On the album's themes:
Tobias: "To correlate with the actual process of making the record, this was definitely a record about survival, and survival through a tumultuous time of your existence basically being threatened. I already had the theme of the record planned out years ago, even before making 'Meliora', because I really wanted to make a record about the plague and the Black Death — not necessarily from a biological perspective. I think that's not really interesting; I let CARCASS do that, if you want to explain the medical sort of procedure of dying in a bubonic plague, but more from a sort of philosophical point of view. Half the population of Europe was annihilated, and obviously, this led to a tremendous trauma. But half of the population survived, and there was a lot of mortality issues after that that led to the whole memento mori, seize the day, don't forget that you are actually mortal, and that death can wipe us out very easily. There was a lot of epiphanies of that sort that came at least in the art. There's a lot of art that expresses that after the 1350s. I think that there is something to learn from catastrophe as well. To use a few very well-used clichés, but what doesn't kill you makes you stronger often. I think that is something that at least I am thinking about."

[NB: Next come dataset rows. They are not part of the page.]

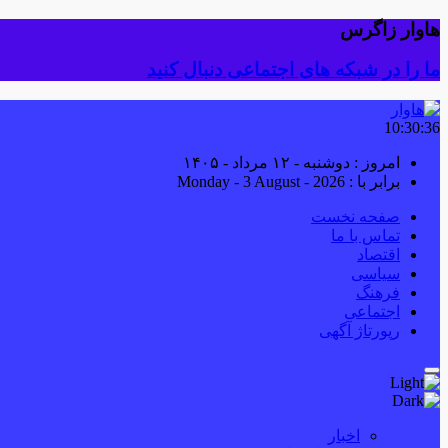
هاوار زاگرس
ما را در شبکه های اجتماعی دنبال کنید
10:30:37
امروز : دوشنبه - ۱۲ مرداد - ۱۴۰۵
برابر با : Monday - 3 August - 2026
صفحه نخست
تماس با ما
اقتصاد
سیاسی
فرهنگ
اجتماعی
رپورتاژ آگهی
اخبار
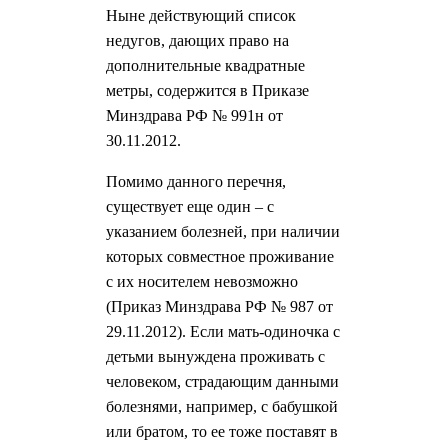
Ныне действующий список
недугов, дающих право на
дополнительные квадратные
метры, содержится в Приказе
Минздрава РФ № 991н от
30.11.2012.
Помимо данного перечня,
существует еще один – с
указанием болезней, при наличии
которых совместное проживание
с их носителем невозможно
(Приказ Минздрава РФ № 987 от
29.11.2012). Если мать-одиночка с
детьми вынуждена проживать с
человеком, страдающим данными
болезнями, например, с бабушкой
или братом, то ее тоже поставят в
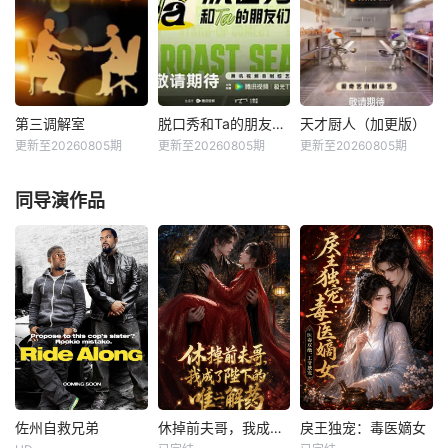
江卫视、中央宣传
部电影卫星频道联
《陈鲁豫 · 慢谈》
部电影卫星频道联
合推出的节目。 &a
将于8.18在B站独家
合推出的节目。 &a
mp;nbsp; &amp;nb
上线。 &amp;nbs
mp;nbsp; &amp;nb
sp; &amp;nbsp; &a
p; &amp;nbsp; &a
sp; &amp;nbsp; &a
mp;nbsp; &amp;nb
mp;nbsp; &amp;nb
mp;nbsp; &amp;nb
sp; &amp;nbsp; &a
sp; &amp;nbsp; &a
sp; &amp;nbsp; &a
mp;nbsp; &amp;nb
mp;nbsp; &amp;nb
第三调解室
脱口秀和Ta的朋友们第三季（加更版）
天才厨人（加更版）
第三调解室
脱口秀和Ta的朋友们第三季（加更版）
天才厨人（加更版）
mp;nbsp; &amp;nb
sp; &amp;nbsp; &a
sp; &amp;nbsp; &a
更新至20260805期
更新至20260805期
更新至20260805期
刘佳
小河
未知
黄渤
何浩楠
sp; &amp;
mp;nbsp
mp;nb
张嘉益
吕严
脱口秀顶级竞技舞
同导演作品
每天 14点更1第三
台，年度热梗发源
《天才厨人》是爱
调解室，说法，说
地，2026夏天准时
奇艺推出的美食竞
理，说亲情。第三
快乐
技类真人秀 ，由何
调解室是国内第一
浩楠、黄渤、吕
档具有法律效力的
严、马頔等人为嘉
排解矛盾、化解纠
宾。
纷的电视节目。 &a
mp;nbsp; &amp;nb
sp; &amp;nbsp; &a
mp;nbsp; &amp;nb
sp; &amp;nbsp;
佐州自救兄弟
休掉前夫哥，我成了陛下的唯一解药
戾王独宠：毒医嫡女
佐州自救兄弟
休掉前夫哥，我成了陛下的唯一解药
戾王独宠：毒医嫡女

Tobias: "I haven't felt anonymous for many years. For me, it wasn't a big difference, actually. Over the years, as the representative of the group who went to all the meetings and did all the important interviews and everything, I really felt like I was given enough pats on my back, and since my days of underground death metal past, I definitely had a certain recognition factor when I was out touring, because there was a lot of fans that sort of had their radar in the underground that knew who I was anyway. I never really felt anonymous, and at the end of the day, it was sort of a technicality. Of course, the reasons and how some people chose to do it, for the reasons they did, that obviously is not very... that was alarming, of course."
"Prequelle" was released June 1 via Loma Vista Recordings. The disc is likely to land at No. 3 on this weekend's Billboard 200 album chart. It is expected to move between 49,000 and 54,000 equivalent album units in the week ending June 7. Between 46,000 and 51,000 of those are projected to be in traditional album sales. Final sales figures for the week will be published on Sunday night (June 10).